[Saved entries]
Start of Block

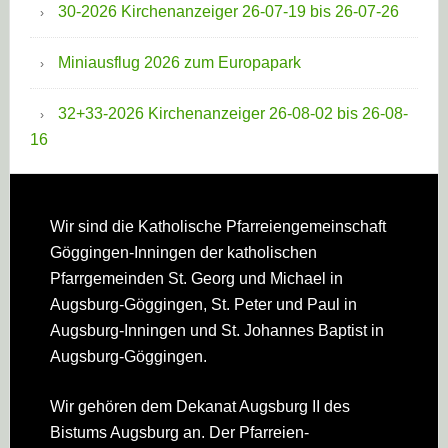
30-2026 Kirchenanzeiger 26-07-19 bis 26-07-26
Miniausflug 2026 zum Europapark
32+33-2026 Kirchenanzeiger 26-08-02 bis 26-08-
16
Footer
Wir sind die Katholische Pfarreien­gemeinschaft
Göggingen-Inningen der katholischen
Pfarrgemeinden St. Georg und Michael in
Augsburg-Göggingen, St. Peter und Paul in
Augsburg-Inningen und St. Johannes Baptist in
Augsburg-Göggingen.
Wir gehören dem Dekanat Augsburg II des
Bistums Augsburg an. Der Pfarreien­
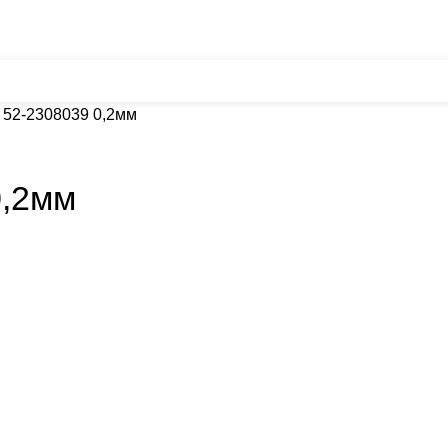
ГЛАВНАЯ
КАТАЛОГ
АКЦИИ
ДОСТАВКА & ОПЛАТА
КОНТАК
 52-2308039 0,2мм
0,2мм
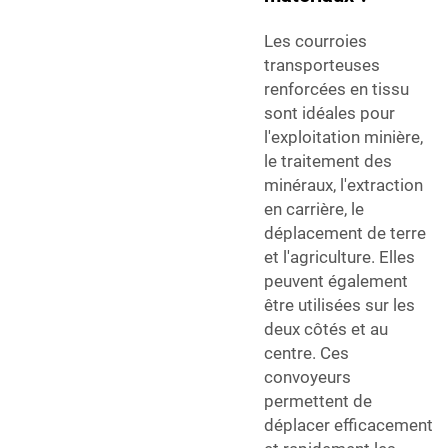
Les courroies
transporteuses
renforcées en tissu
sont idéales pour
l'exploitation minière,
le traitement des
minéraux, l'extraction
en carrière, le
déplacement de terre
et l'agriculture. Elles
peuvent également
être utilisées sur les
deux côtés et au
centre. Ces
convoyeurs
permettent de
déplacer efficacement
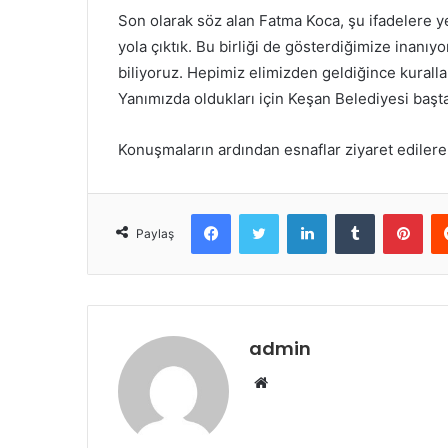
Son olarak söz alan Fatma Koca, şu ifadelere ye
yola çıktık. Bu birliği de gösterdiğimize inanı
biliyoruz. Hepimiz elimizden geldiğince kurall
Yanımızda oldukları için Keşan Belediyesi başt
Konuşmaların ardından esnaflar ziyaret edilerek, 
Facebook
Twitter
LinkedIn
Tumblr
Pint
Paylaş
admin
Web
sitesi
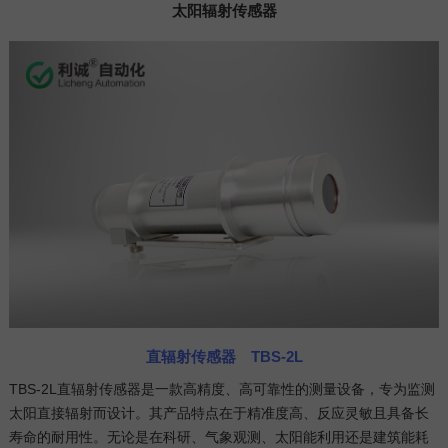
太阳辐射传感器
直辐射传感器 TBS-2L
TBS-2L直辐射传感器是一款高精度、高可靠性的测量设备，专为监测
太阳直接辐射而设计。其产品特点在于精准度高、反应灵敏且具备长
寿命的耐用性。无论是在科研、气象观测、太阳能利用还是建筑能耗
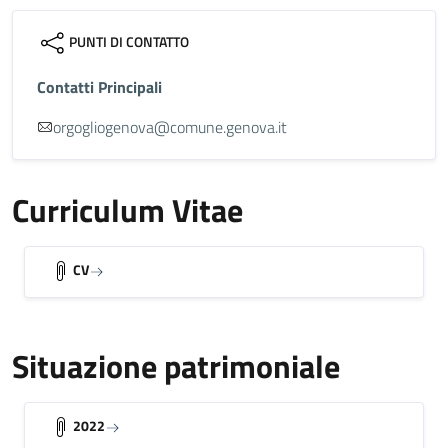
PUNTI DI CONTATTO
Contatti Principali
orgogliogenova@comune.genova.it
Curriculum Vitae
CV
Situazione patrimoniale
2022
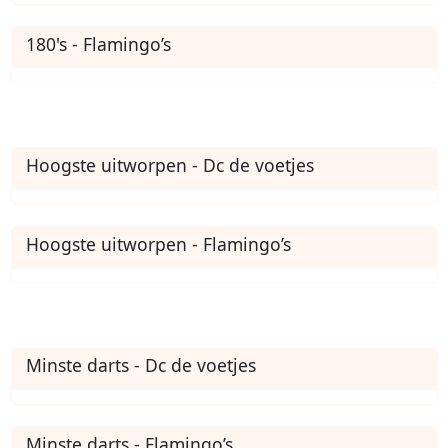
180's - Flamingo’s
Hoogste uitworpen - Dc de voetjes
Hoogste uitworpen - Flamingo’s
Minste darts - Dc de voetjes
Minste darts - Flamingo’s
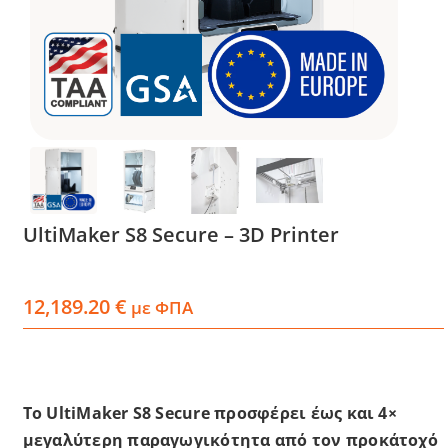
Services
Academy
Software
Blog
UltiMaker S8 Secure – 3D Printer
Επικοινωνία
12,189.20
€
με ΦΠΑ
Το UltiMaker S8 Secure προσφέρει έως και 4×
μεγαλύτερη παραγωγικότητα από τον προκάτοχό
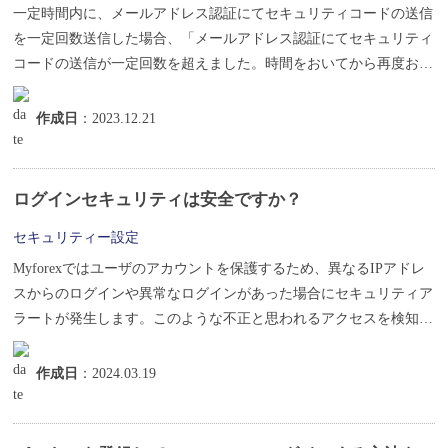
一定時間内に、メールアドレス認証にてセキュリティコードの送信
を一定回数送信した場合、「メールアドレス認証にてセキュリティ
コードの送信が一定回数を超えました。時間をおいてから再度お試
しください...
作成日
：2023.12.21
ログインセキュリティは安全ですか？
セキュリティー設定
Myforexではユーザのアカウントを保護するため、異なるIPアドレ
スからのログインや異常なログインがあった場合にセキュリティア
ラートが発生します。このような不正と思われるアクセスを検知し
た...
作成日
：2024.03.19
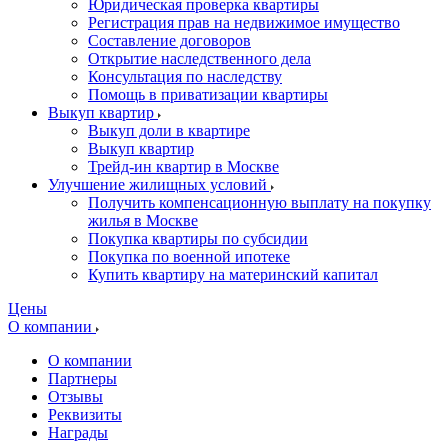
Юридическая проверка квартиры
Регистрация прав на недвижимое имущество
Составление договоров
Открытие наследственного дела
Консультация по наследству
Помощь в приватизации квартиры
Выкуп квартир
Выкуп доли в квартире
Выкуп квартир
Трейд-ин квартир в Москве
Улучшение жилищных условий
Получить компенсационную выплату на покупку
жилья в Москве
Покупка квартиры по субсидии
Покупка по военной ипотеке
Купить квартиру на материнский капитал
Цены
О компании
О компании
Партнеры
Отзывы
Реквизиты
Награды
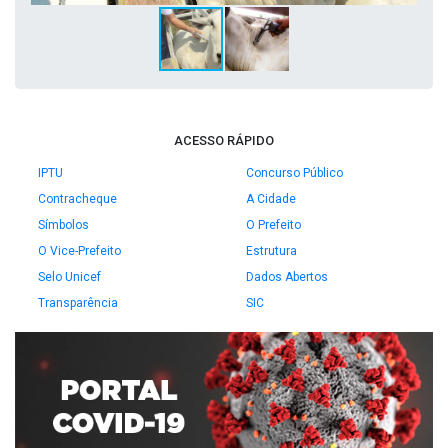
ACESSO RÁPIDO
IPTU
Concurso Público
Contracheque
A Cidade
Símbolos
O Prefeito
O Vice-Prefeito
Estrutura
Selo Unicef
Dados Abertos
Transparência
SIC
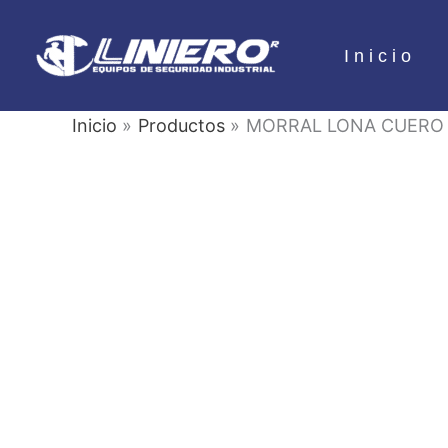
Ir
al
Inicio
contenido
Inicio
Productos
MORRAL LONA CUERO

End of Block
Start of Block

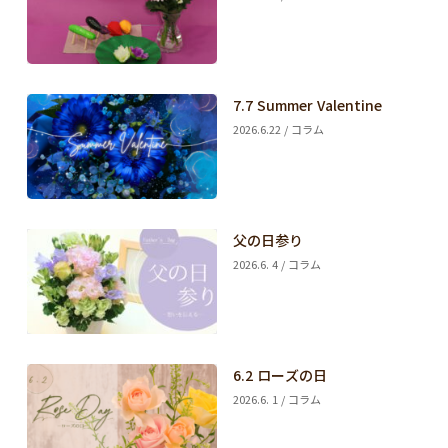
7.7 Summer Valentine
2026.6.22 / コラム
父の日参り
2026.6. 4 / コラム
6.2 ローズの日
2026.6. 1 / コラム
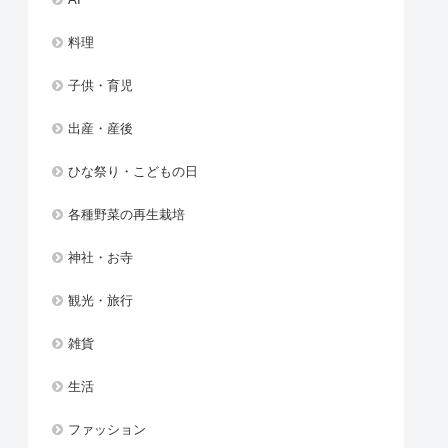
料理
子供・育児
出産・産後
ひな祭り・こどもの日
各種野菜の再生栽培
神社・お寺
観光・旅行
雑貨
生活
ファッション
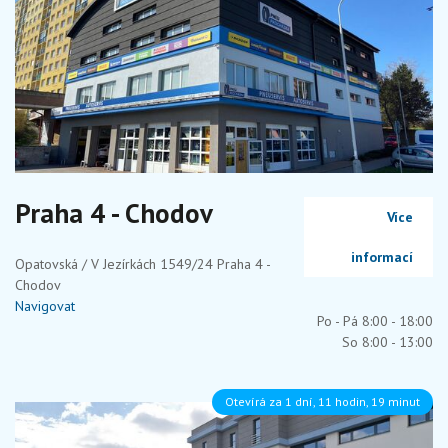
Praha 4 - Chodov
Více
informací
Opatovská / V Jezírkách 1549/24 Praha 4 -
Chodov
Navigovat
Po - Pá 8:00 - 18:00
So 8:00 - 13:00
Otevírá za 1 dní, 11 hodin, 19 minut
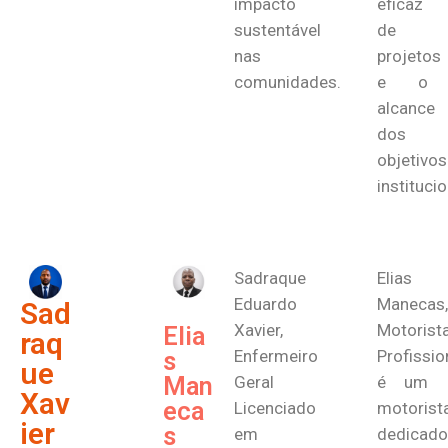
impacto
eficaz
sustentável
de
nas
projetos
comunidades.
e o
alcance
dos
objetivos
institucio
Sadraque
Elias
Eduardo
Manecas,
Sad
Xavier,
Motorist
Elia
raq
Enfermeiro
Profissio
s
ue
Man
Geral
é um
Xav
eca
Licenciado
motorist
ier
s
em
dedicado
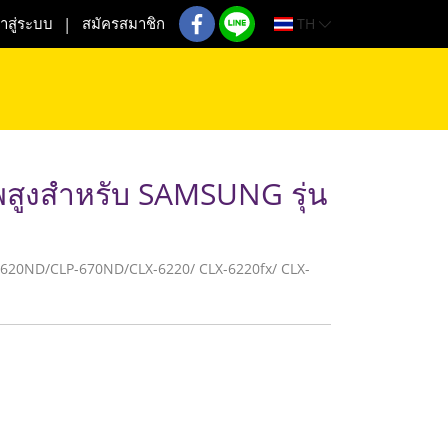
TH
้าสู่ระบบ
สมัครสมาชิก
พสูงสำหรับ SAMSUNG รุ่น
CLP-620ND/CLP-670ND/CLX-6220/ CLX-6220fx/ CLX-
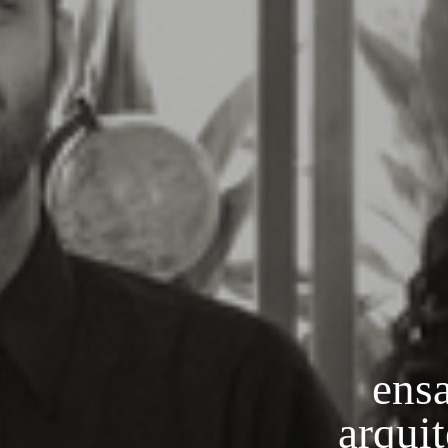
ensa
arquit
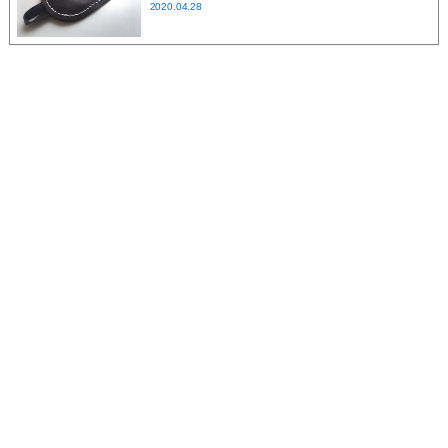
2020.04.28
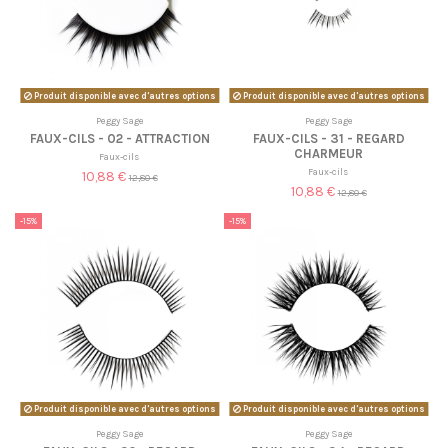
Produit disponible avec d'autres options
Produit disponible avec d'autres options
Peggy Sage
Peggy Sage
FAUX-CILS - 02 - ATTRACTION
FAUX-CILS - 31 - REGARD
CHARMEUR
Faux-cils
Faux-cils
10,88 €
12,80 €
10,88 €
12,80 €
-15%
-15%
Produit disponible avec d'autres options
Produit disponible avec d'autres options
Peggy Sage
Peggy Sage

End of Block
Start of Block

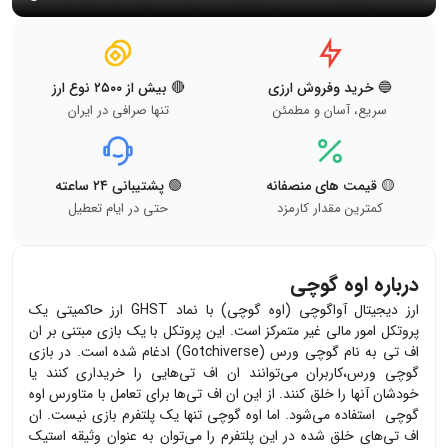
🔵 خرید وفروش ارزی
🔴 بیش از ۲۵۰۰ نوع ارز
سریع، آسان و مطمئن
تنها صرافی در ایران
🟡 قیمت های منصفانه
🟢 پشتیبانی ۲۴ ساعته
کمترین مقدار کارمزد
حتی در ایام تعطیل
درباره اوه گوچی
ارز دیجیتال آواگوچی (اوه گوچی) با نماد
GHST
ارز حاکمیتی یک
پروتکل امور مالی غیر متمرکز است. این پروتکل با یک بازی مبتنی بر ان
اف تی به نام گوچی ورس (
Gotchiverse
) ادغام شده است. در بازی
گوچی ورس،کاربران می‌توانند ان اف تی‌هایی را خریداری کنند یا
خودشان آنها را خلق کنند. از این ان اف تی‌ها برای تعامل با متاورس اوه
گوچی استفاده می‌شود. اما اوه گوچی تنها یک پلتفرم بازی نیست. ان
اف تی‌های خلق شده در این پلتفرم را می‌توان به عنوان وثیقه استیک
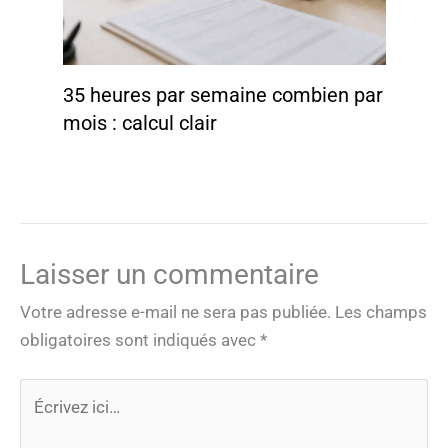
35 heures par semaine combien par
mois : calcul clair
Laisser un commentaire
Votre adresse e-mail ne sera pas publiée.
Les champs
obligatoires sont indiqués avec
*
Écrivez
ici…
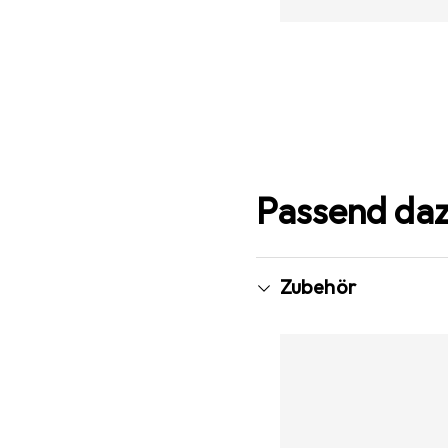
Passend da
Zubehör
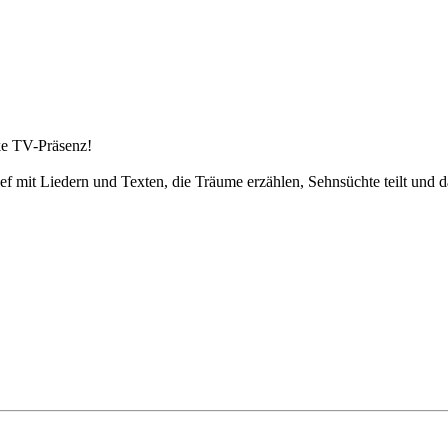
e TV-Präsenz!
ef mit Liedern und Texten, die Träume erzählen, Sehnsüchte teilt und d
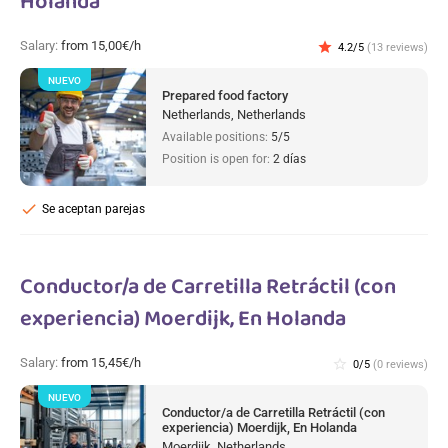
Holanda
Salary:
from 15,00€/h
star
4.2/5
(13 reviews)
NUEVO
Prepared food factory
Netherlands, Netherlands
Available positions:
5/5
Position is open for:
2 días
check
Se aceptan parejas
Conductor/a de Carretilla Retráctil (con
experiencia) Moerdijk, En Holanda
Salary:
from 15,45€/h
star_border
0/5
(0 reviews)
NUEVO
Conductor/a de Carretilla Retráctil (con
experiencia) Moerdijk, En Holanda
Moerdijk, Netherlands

End of Block

* What the task asks *
Line count for "بازی": count the lines of the records above that contain it and give only the number.

* Answer area *
3